Assim, não admira que muitas vezes ocorra uma recusa ao termo caboclo, uma vez que esta palavra traz em si a conotação de uma existência tutelada e parcial. O trajeto de índio a caboclo é parte essencial do projeto hegemônico de elaboração da nacionalidade brasileira, cerceando e modelando os grupos sociais a partir da intervenção de intelectuais e aparelhos de Estado. Por outro lado, o percurso de caboclo a índio envolve uma luta simbólica em que os grupos locais contestam o monopólio das representações e das classificações sociais, exercido até então por atores sancionados oficialmente. Uma luta que só se torna possível quando a autoridade que preside a classificação encontra-se minada por outras forças que contestam os princípios de di-visão até então operados (Bourdieu, 1989).

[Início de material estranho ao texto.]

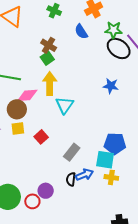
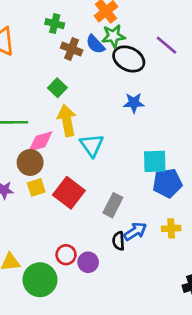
green star: (113, 30) -> (113, 36), moved
brown cross: (49, 45) -> (72, 49), moved
black ellipse: (119, 48) -> (129, 59), moved
blue star: (111, 86) -> (134, 103), moved
red square: (41, 137) -> (69, 193), size x1.6
cyan square: (105, 160) -> (155, 161), moved
red circle: (32, 201) -> (66, 255), moved

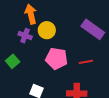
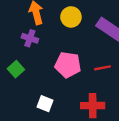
yellow circle: (47, 30) -> (71, 17), moved

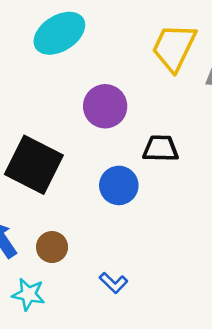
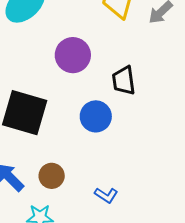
black trapezoid: (161, 149) -> (124, 81), turned -88

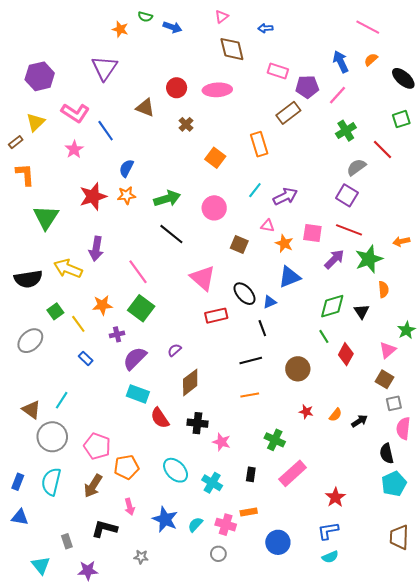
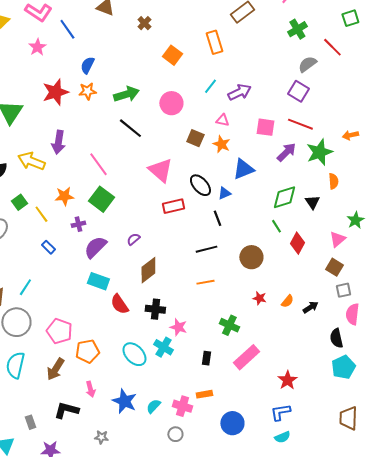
orange star: (284, 243) -> (221, 144), moved
cyan cross: (212, 483) -> (163, 347), moved

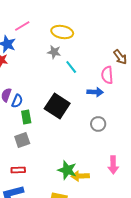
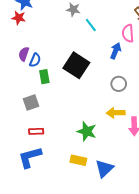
blue arrow: (95, 92) -> (116, 51), turned -70
gray square: (22, 140) -> (31, 102), moved
yellow arrow: (80, 176) -> (116, 113), moved

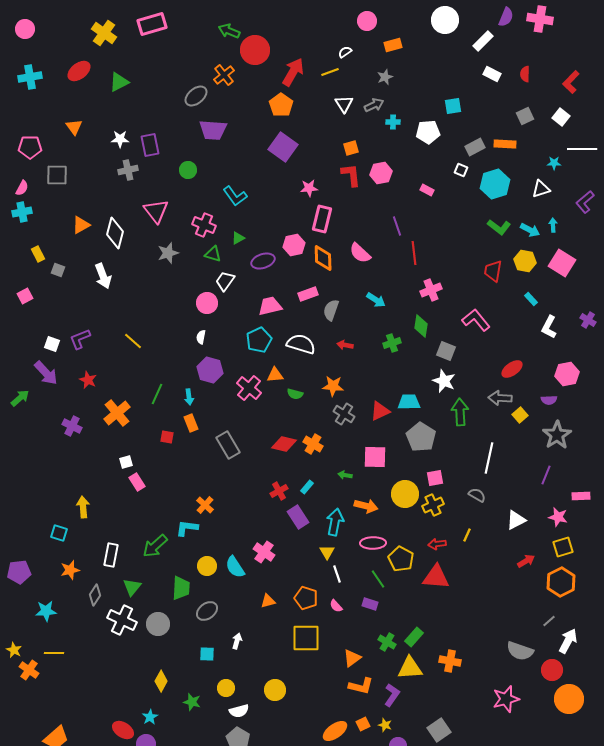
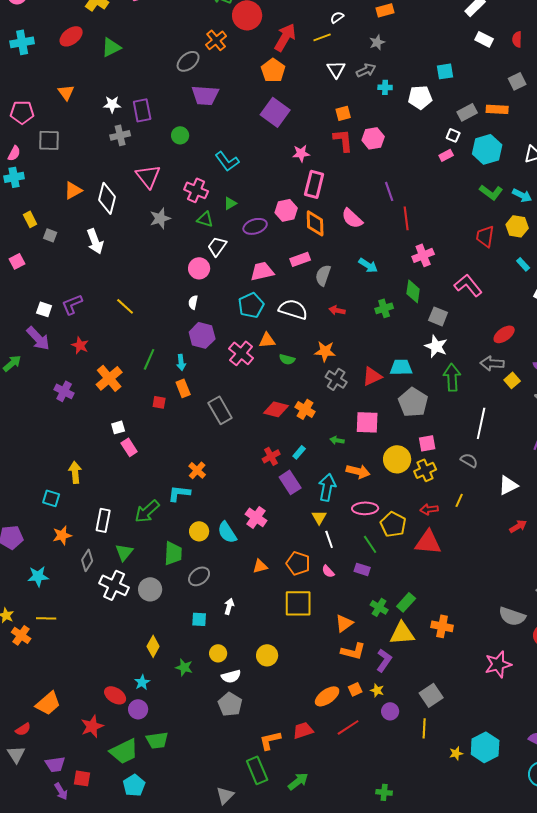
pink rectangle: (427, 190) -> (446, 155), moved, turned -56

Mediadora importante nesse processo, a ação missionária buscou deliberadamente inverter a polaridade dos signos classificatórios, refazendo o caminho de caboclo a índio, a partir do exercício narrativo e da ritualização de performances.

19 Entre muitos, podemos citar: Euclides da Cunha, Belisário Penna, Edgard Roquette-Pinto, Cândido Rondon, Oswaldo Cruz, Monteiro Lobato e Oliveira Vianna.

20 Para este autor, o termo bugre, usado em Mato Grosso do Sul é equivalente ao termo caboclo.